The brothel at 15 Portsea Place was discussed. Police visits are to take place in the evenings, and may lead to the owners of the building being contacted. The police stated that the legislation regarding prostitution is very old and it is difficult to carry out successful prosecutions. As such, brothels are more often dealt with as a welfare issue for the workers. It was pointed out that men visiting the area would sometimes approach teenage children girls in the area. It was reported that prostitution is also taking place in Sussex Place near Bathurst Mews, and solving the problem in one area may just move it elsewhere. A volunteer is required to organise a group to protest against the problem.

The introduction of the late night parking marshals after October’s meeting appears to have very successful. A lot of parking tickets have been issued around Connaught Square, Norfolk Crescent and Portsea Place. In October, 180 tickets were issued in Connaught Square alone. The feedback from meeting attendees was that whilst it does not solve the problem of drug dealers waiting in cars, it does seem to have had some effect of quietening the area and making it feel less edgy. It was requested that Albion Street is also included on the areas to be visited, especially with the advent of Winter Wonderland which can make the problem worse. Residents are encouraged to also report any incorrectly parked cars to the council, who will normally visit quickly.

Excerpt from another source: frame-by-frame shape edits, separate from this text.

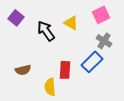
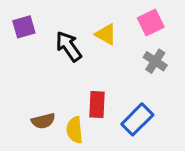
purple square: (16, 18) -> (24, 27), turned 35
blue rectangle: (92, 62) -> (137, 119), moved
brown semicircle: (23, 70) -> (43, 121), moved

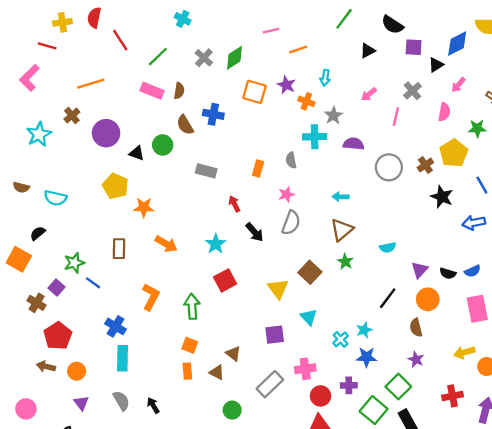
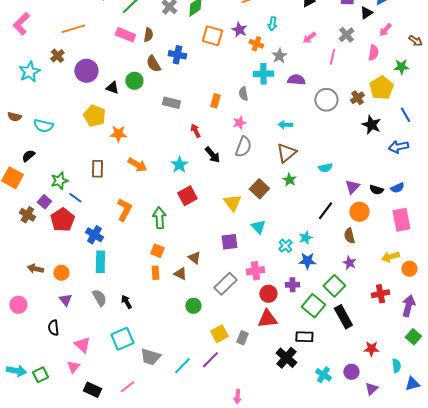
red pentagon: (58, 336) -> (62, 220), moved

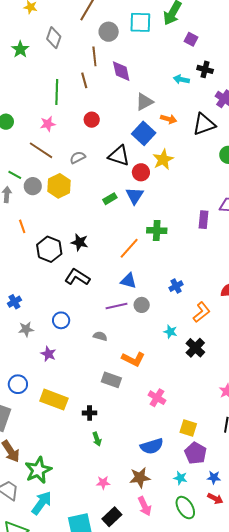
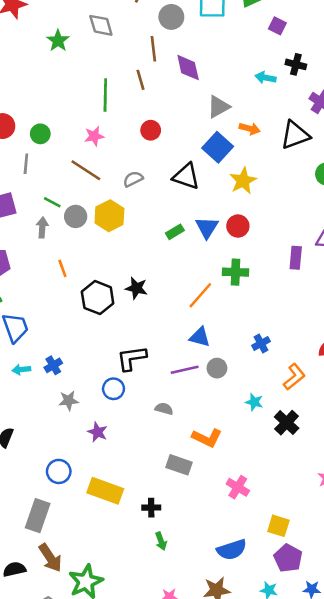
gray diamond: (54, 38) -> (101, 25), turned -35
red circle: (141, 172) -> (238, 226), moved
black L-shape: (77, 277) -> (132, 358), moved, turned -40

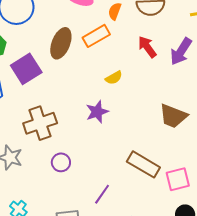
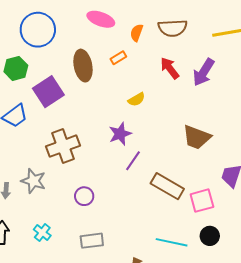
orange rectangle: (96, 36) -> (118, 58), size x0.6
brown ellipse: (61, 43) -> (83, 66), turned -32
purple circle: (61, 162) -> (84, 196), moved
purple line: (102, 194) -> (133, 161), moved

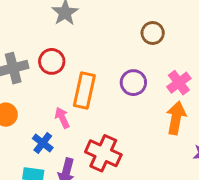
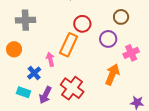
red circle: (52, 61) -> (82, 24), moved
purple circle: (133, 83) -> (108, 39), moved
orange arrow: (176, 118) -> (112, 74), moved

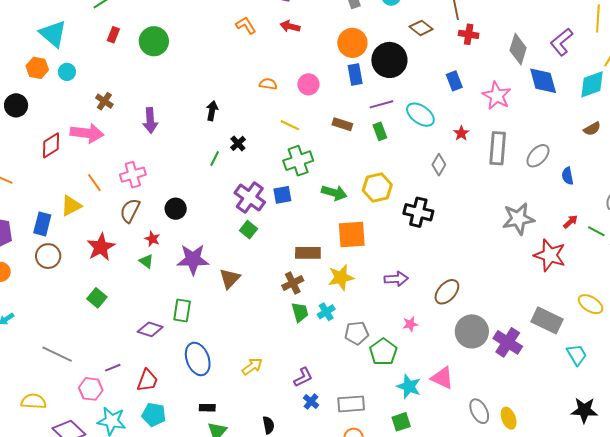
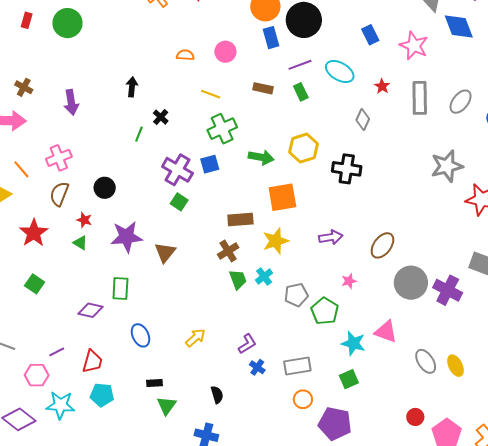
blue ellipse: (198, 359) -> (140, 335), size x0.7

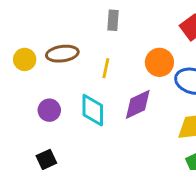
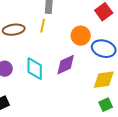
yellow line: (106, 68) -> (43, 26), moved

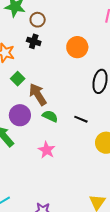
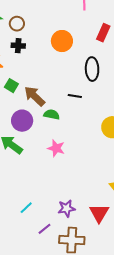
black line: (81, 119) -> (75, 96), moved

A new issue was raised regarding the businesses located on the west side of Edgware Road, where it was felt by meeting attendees that the businesses could be much improved with a longer-term outlook. Action that can be taken by the Church Commissioners is currently limited as many properties have been let on long-term leases with little control. The council’s powers are limited but they enforce where possible, such as recently happened with the old Maroush properties.

This led to a discussion about the Hyde Park Paddington Neighbourhood Forum, which has the potential to influence the types of businesses through the creation of a local plan. The next meeting is taking place on 12th December and residents are encouraged to join the Forum and attend the meeting. The Forum also nominates projects for funding, such as the planters and seating that were recently installed on Burwood Place.

Concerns were raised about lettings being given by the Church Commissioners to kebab shops and similar, which cause a lot of unpleasant smells in the area making it impossible to open house windows in the summer.

Concerns were raised about issues on Albion Street that had been reported to the Council on a weekly basis but were still problematic: dog mess not being cleared away by dog owners, and rubbish dumping. Cllr Chowdhury will write to the council on the issue.

The issue of noise pollution from vehicles and people was raised including speeding vehicles. It was suggested that signage might be installed stating that the area is a quiet residential area. The police can potentially issue speeding tickets, but it is a different department, not our ward police. Speed cameras may be considered by the council in the future, which are currently being trialled in Wandsworth for 20mph enforcement. Suggestions were raised as to where they could go, which produced a list including Hyde Park Crescent, Bayswater Road and Connaught Street.

A question was raised as to what happened to the low traffic neighbourhood proposals and whether they would be revisited. Cllr Dimoldenberg stated that they had split the community and therefore they would not be revisited. A variety of comments from attendees followed, including that the communication of the previous proposals had been poor and had taken place at the wrong time (during Covid), and that some adjustments had been needed. It was also observed that proposals of any nature would never get full approval. The possibility of a separate meeting to discuss alternatives was mooted, and a show of hands of attendees showed a clear majority in support of this. A zebra crossing was requested for the east end of Connaught Street.